Tool/software: TI C/C++ Compiler
Hi,
I would like to ask for help to convert inline assembler code that uses Extended Asm to a standalone assembler file, as Extended Asm isn’t supported from the ARM compiler (see spnu151i, page 116).

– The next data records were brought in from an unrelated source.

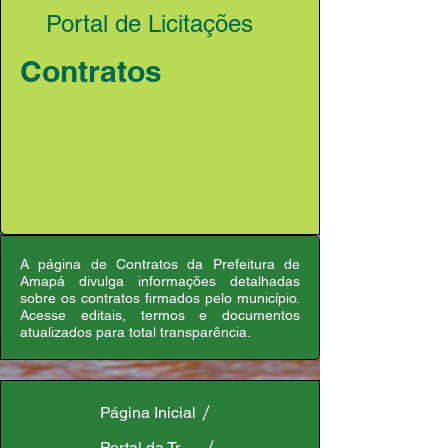
Portal de Licitações
Contratos
A página de Contratos da Prefeitura de
Amapá divulga informações detalhadas
sobre os contratos firmados pelo município.
Acesse editais, termos e documentos
atualizados para total transparência.
Página Inicial
Portal da Transparência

It is a part from a big number multiply library, which provide a part of the code as C and Extended Asm. With the C code everything runs fine but a bit slow. So I want replace the this C code with the assembler code that I need to convert since Extended Asm isn’t supported
Used CPU is F28M35H52C
This is the function from the library :
void mpi_mul_hlp( size_t i, mbedtls_mpi_uint *s, mbedtls_mpi_uint *d, mbedtls_mpi_uint b ) { mbedtls_mpi_uint c = 0, t = 0; for( ; i >= 16; i -= 16 ) { MULADDC_INIT MULADDC_CORE MULADDC_CORE MULADDC_CORE MULADDC_CORE MULADDC_CORE MULADDC_CORE MULADDC_CORE MULADDC_CORE MULADDC_CORE MULADDC_CORE MULADDC_CORE MULADDC_CORE MULADDC_CORE MULADDC_CORE MULADDC_CORE MULADDC_CORE MULADDC_STOP } for( ; i >= 8; i -= 8 ) { MULADDC_INIT MULADDC_CORE MULADDC_CORE MULADDC_CORE MULADDC_CORE MULADDC_CORE MULADDC_CORE MULADDC_CORE MULADDC_CORE MULADDC_STOP } for( ; i > 0; i-- ) { MULADDC_INIT MULADDC_CORE MULADDC_STOP } t++; do { *d += c; c = ( *d < c ); d++; } while( c != 0 ); }
( mbedtls_mpi_uint is a uint32_t )
This is the Extended Asm code:
#define MULADDC_INIT \ asm ( \ "ldr r0, %3 \n\t" \ "ldr r1, %4 \n\t" \ "ldr r2, %5 \n\t" \ "ldr r3, %6 \n\t" #define MULADDC_CORE \ "ldr r4, [r0], #4 \n\t" \ "mov r5, #0 \n\t" \ "ldr r6, [r1] \n\t" \ "umlal r2, r5, r3, r4 \n\t" \ "adds r7, r6, r2 \n\t" \ "adc r2, r5, #0 \n\t" \ "str r7, [r1], #4 \n\t" #define MULADDC_STOP \ "str r2, %0 \n\t" \ "str r1, %1 \n\t" \ "str r0, %2 \n\t" \ : "=m" (c), "=m" (d), "=m" (s) \ : "m" (s), "m" (d), "m" (c), "m" (b) \ : "r0", "r1", "r2", "r3", "r4", "r5", \ "r6", "r7", "cc" \ );
This is the C code:
#define MULADDC_INIT \ { \ mbedtls_mpi_uint s0, s1, b0, b1; \ mbedtls_mpi_uint r0, r1, rx, ry; \ b0 = ( b << biH ) >> biH; \ b1 = ( b >> biH ); #define MULADDC_CORE \ s0 = ( *s << biH ) >> biH; \ s1 = ( *s >> biH ); s++; \ rx = s0 * b1; r0 = s0 * b0; \ ry = s1 * b0; r1 = s1 * b1; \ r1 += ( rx >> biH ); \ r1 += ( ry >> biH ); \ rx <<= biH; ry <<= biH; \ r0 += rx; r1 += (r0 < rx); \ r0 += ry; r1 += (r0 < ry); \ r0 += c; r1 += (r0 < c); \ r0 += *d; r1 += (r0 < *d); \ c = r1; *(d++) = r0; #define MULADDC_STOP \ }
The first step is to try to replace the last part. So I defined the needed variables as global to use them in the assembler code.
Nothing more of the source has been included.